I don't even recal what they are called but my endo told me about them. Seems like a cool idea but im not so sure i want some implanted device hanging off me like some cyborg implant. I think I would be more interested in an implantable BG sensor. A few yrs ago, one was in prototype but i've not seeen anything since then. Any wisdom from my fellow members who have one of those pumps?
Not sure what you are referring to. Are you talking about a regular insulin pump (which is not implanted) or something different?
I was thinking the samething there. Would u please make urself a little more to the point???
there is a hose or something that has to be implanted right?
Ugh I don't think so unless they've come up with something new. An insulin pump has tubing and a cannable that u insert for around 3 days then change out the site and the place where u put it. That (atleast mine) is a miniMed one and it does have some tubing with it. Maybe other's here know more about that. I honestly don't know.

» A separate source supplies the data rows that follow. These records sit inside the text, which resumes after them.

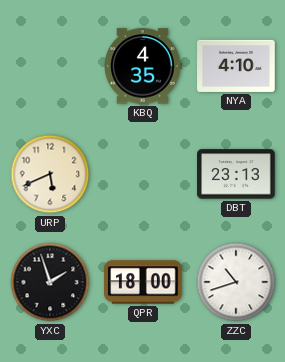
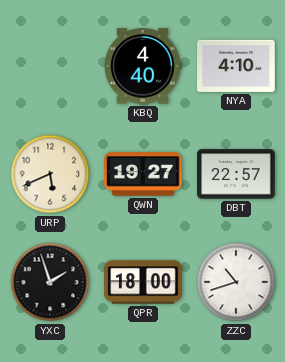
KBQ: 4:35 -> 4:40
QWN: none -> 19:27
DBT: 23:13 -> 22:57
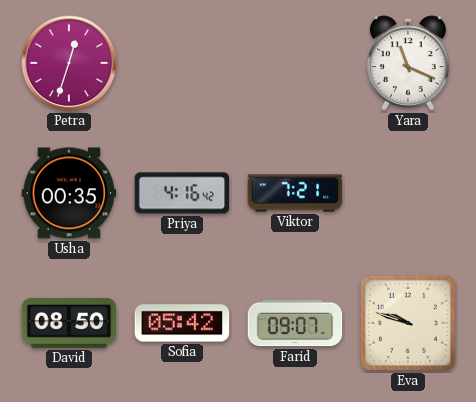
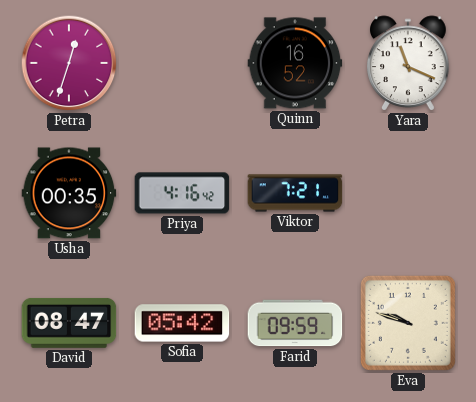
Quinn: none -> 16:52
David: 08:50 -> 08:47
Farid: 09:07 -> 09:59
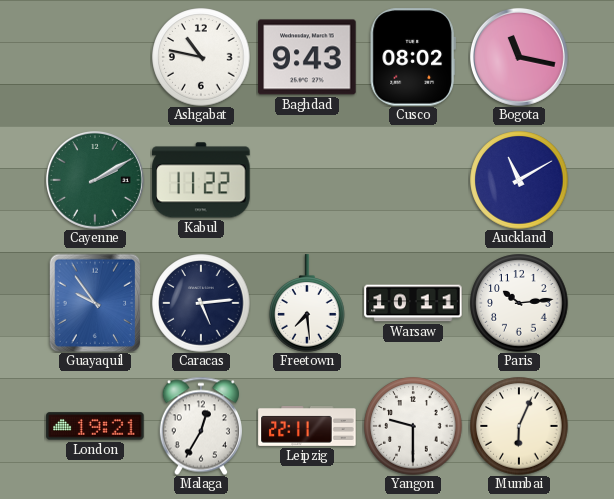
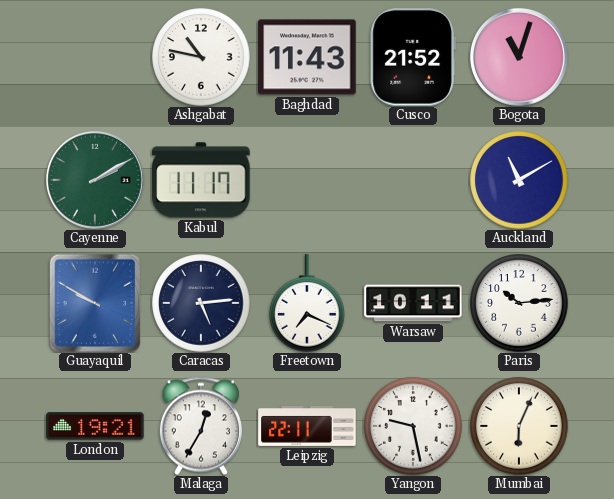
Baghdad: 9:43 -> 11:43
Cusco: 08:02 -> 21:52
Bogota: 11:17 -> 11:03
Kabul: 11:22 -> 11:17
Guayaquil: 9:54 -> 9:50
Freetown: 7:29 -> 7:19
Yangon: 9:30 -> 9:28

No, an insulin pump does not involve any implantable parts. The infusion set connects you to the pump. The infusion set is changed out about 3 days or so. Here's a YouTube video showing generally what is done when you change out your infusion site: http://www.youtube.com/watch?v=WLexQZTPZqY
Insulin pumps are simply another way of delivering insulin and can be great tools in diabetes management, especially for type 1s. Yes, there is something "hanging" off you at all times, but I love the control and freedom my pump gives me. I'm very active and have a hard time with lows when I take basal insulin. On the pump, my lows are far less severe and easier for me to catch. I also have fewer highs because I can correct more precisely (I am very insulin sensitive, and the pump can give you insulin doses as little as 0.025 units at a time).
A pump is not a cure for any kind of diabetes, and I don't think they are appropriate for everyone. That said, many people who get them really like them. The downsides of pumping include cost (the pump itself is not cheap, even if covered by insurance, and the monthly supplies can also be expensive) and the degree of attention you have to pay to your diabetes (because without basal insulin in your system, you can go into DKA quickly if your pump develops a blockage or you become unattached somehow).
Is your endocrinologist recommending you get a pump? Did he/she explain why they are recommending a pump?